### [Exercise objective]
For the entries below, print exactly the lines between the line holding "on & Smiroldo, 1997;" and the line holding "MOUNTAIN STATS", inclusive, and nothing else.
....
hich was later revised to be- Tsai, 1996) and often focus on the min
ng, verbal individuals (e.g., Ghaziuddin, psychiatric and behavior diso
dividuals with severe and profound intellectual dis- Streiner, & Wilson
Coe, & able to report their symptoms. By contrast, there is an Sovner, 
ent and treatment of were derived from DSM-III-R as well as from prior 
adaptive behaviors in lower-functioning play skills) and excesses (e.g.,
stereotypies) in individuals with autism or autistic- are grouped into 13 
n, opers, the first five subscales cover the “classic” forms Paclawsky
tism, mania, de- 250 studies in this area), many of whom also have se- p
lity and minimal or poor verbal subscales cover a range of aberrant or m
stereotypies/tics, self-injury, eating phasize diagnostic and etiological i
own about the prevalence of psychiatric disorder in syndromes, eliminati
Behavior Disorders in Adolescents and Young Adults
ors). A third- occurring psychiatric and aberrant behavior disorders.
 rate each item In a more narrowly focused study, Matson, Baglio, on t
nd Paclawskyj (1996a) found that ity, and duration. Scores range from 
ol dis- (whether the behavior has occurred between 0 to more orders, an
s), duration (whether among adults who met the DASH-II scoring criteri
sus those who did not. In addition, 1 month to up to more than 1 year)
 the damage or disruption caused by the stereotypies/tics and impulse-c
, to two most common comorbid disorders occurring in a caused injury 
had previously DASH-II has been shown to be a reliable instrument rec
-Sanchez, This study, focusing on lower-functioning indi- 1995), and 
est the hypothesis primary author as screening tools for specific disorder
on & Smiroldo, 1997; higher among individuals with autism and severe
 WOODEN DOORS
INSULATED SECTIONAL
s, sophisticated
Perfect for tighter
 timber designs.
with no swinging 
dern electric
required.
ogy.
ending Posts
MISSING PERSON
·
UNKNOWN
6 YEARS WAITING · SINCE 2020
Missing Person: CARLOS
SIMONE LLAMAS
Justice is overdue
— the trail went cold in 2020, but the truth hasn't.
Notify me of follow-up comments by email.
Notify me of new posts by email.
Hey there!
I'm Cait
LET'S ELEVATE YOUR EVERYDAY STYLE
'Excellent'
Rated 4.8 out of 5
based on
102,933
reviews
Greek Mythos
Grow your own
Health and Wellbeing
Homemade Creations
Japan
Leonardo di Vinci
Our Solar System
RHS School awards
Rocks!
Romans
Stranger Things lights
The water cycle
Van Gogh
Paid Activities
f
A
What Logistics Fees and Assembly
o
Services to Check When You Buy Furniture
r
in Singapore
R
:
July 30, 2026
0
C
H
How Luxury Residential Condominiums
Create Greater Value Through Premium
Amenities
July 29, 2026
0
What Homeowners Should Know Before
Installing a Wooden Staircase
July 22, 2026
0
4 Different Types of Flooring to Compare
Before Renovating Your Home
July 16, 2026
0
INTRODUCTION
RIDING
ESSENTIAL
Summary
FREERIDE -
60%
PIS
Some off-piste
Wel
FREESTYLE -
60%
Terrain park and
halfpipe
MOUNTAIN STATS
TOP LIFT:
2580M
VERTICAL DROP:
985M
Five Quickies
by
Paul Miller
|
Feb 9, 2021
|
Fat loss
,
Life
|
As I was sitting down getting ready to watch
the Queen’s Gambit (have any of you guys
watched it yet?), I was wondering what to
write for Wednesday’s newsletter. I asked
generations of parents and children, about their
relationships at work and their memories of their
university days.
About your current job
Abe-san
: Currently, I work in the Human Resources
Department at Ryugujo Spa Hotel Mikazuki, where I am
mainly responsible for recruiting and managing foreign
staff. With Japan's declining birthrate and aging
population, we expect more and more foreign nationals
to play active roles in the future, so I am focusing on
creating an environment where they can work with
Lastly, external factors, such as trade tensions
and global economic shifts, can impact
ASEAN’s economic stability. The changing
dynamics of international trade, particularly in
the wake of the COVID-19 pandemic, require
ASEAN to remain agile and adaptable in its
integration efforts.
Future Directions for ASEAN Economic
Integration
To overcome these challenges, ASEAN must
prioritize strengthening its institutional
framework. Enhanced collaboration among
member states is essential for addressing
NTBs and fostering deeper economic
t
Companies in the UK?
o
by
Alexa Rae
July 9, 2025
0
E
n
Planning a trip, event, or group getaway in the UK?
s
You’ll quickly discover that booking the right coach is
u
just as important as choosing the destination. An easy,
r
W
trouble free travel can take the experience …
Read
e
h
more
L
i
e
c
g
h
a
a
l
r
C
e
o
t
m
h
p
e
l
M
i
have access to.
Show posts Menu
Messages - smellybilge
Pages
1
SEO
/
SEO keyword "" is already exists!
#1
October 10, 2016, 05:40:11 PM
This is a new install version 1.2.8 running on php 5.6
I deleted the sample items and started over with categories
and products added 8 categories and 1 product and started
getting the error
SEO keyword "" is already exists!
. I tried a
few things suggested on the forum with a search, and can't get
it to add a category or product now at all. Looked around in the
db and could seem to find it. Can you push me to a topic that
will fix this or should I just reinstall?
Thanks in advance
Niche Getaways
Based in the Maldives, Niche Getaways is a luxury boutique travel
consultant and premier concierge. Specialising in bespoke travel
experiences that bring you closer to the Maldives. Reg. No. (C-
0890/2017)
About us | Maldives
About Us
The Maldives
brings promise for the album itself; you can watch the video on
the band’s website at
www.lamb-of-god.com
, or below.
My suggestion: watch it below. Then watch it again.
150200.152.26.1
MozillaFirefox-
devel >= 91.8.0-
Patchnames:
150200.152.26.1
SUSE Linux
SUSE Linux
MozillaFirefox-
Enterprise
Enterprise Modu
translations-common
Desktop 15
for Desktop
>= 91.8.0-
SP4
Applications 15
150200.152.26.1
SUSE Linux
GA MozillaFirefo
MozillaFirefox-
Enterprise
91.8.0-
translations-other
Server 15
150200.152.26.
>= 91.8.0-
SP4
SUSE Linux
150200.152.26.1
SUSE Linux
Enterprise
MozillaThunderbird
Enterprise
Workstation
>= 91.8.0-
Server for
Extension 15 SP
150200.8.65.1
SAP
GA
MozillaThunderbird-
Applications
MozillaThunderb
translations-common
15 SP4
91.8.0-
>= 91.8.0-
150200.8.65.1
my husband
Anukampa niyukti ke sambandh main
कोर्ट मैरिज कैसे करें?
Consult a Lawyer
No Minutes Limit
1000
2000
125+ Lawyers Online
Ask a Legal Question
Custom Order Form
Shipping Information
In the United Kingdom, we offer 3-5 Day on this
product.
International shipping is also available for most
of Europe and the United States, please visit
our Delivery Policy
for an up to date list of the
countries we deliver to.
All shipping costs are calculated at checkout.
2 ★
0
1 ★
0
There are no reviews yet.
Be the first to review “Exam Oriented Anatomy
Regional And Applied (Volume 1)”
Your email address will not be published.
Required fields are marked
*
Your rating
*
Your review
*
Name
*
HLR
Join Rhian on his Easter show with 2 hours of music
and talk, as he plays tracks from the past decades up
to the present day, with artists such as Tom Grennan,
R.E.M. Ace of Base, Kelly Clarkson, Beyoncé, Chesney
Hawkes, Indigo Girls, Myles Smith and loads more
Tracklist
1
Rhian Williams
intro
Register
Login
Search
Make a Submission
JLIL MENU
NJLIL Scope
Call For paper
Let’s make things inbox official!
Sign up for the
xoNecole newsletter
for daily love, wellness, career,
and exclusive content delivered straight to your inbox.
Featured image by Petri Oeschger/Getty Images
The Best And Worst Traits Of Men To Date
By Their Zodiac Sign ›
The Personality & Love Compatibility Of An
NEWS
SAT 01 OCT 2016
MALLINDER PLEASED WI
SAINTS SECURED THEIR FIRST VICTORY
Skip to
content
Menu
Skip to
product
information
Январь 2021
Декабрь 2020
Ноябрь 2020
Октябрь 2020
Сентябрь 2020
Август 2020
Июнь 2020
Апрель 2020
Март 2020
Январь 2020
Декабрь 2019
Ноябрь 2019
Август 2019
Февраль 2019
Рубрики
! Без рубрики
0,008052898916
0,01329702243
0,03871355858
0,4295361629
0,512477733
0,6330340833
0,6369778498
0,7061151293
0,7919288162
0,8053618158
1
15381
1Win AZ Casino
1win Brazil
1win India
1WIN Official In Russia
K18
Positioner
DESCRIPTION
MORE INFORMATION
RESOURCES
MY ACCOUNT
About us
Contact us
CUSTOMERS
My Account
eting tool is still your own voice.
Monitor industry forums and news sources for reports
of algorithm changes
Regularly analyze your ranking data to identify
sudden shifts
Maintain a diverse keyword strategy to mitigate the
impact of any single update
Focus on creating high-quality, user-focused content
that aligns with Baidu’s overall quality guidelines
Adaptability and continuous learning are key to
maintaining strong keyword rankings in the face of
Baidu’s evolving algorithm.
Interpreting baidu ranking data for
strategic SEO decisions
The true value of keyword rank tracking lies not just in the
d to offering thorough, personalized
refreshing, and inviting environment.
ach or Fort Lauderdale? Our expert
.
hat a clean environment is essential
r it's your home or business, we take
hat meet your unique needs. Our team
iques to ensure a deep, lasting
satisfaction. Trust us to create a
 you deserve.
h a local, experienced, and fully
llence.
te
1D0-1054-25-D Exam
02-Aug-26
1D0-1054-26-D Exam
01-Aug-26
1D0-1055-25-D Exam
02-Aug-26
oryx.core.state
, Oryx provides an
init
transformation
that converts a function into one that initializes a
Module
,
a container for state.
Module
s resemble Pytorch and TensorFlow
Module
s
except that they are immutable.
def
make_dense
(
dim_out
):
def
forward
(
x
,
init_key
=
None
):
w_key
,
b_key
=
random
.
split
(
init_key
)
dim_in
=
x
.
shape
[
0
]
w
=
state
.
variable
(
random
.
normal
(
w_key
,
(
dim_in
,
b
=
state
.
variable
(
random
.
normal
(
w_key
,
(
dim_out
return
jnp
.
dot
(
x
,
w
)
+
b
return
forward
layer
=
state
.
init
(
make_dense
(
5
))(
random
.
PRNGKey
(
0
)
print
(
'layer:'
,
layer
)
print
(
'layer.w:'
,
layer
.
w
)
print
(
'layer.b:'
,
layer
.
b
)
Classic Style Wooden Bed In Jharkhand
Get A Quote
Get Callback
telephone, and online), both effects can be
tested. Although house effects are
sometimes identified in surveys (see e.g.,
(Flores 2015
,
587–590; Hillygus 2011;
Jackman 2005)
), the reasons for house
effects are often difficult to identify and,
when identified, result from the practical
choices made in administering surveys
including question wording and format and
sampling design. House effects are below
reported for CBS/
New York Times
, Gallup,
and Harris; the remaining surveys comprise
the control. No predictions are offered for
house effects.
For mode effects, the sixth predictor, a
....
### [Task response]
on & Smiroldo, 1997; higher among individuals with autism and severe
 WOODEN DOORS
INSULATED SECTIONAL
s, sophisticated
Perfect for tighter
 timber designs.
with no swinging 
dern electric
required.
ogy.
ending Posts
MISSING PERSON
·
UNKNOWN
6 YEARS WAITING · SINCE 2020
Missing Person: CARLOS
SIMONE LLAMAS
Justice is overdue
— the trail went cold in 2020, but the truth hasn't.
Notify me of follow-up comments by email.
Notify me of new posts by email.
Hey there!
I'm Cait
LET'S ELEVATE YOUR EVERYDAY STYLE
'Excellent'
Rated 4.8 out of 5
based on
102,933
reviews
Greek Mythos
Grow your own
Health and Wellbeing
Homemade Creations
Japan
Leonardo di Vinci
Our Solar System
RHS School awards
Rocks!
Romans
Stranger Things lights
The water cycle
Van Gogh
Paid Activities
f
A
What Logistics Fees and Assembly
o
Services to Check When You Buy Furniture
r
in Singapore
R
:
July 30, 2026
0
C
H
How Luxury Residential Condominiums
Create Greater Value Through Premium
Amenities
July 29, 2026
0
What Homeowners Should Know Before
Installing a Wooden Staircase
July 22, 2026
0
4 Different Types of Flooring to Compare
Before Renovating Your Home
July 16, 2026
0
INTRODUCTION
RIDING
ESSENTIAL
Summary
FREERIDE -
60%
PIS
Some off-piste
Wel
FREESTYLE -
60%
Terrain park and
halfpipe
MOUNTAIN STATS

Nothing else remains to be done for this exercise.